▸ **Data records**:

——————

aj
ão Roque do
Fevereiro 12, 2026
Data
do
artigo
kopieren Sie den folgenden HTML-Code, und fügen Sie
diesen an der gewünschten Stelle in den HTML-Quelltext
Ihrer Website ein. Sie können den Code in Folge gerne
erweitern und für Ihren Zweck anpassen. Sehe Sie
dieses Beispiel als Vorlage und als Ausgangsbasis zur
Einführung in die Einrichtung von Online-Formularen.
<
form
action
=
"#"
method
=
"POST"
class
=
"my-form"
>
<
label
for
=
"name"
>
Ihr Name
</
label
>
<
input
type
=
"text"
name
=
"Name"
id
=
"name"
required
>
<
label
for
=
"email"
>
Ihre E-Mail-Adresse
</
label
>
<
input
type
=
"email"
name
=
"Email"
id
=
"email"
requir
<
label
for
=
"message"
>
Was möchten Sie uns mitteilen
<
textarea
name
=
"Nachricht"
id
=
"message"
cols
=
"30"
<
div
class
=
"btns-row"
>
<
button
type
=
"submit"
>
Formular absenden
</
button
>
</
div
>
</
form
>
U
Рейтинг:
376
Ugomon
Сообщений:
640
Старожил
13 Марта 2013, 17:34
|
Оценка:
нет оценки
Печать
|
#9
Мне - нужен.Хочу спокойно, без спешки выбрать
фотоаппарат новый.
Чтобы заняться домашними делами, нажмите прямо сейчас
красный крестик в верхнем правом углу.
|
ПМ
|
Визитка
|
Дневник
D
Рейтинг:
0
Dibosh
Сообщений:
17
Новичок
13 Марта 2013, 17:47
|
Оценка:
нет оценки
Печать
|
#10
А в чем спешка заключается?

——————

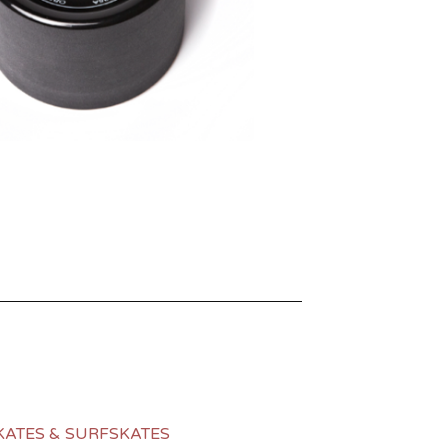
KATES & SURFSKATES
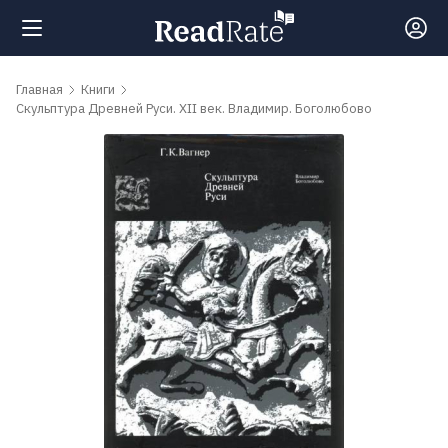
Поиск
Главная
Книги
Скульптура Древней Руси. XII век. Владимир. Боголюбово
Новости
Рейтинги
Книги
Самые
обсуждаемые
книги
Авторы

——————

Every line with "HTML" in it should be copied from the entries above.

kopieren Sie den folgenden HTML-Code, und fügen Sie
diesen an der gewünschten Stelle in den HTML-Quelltext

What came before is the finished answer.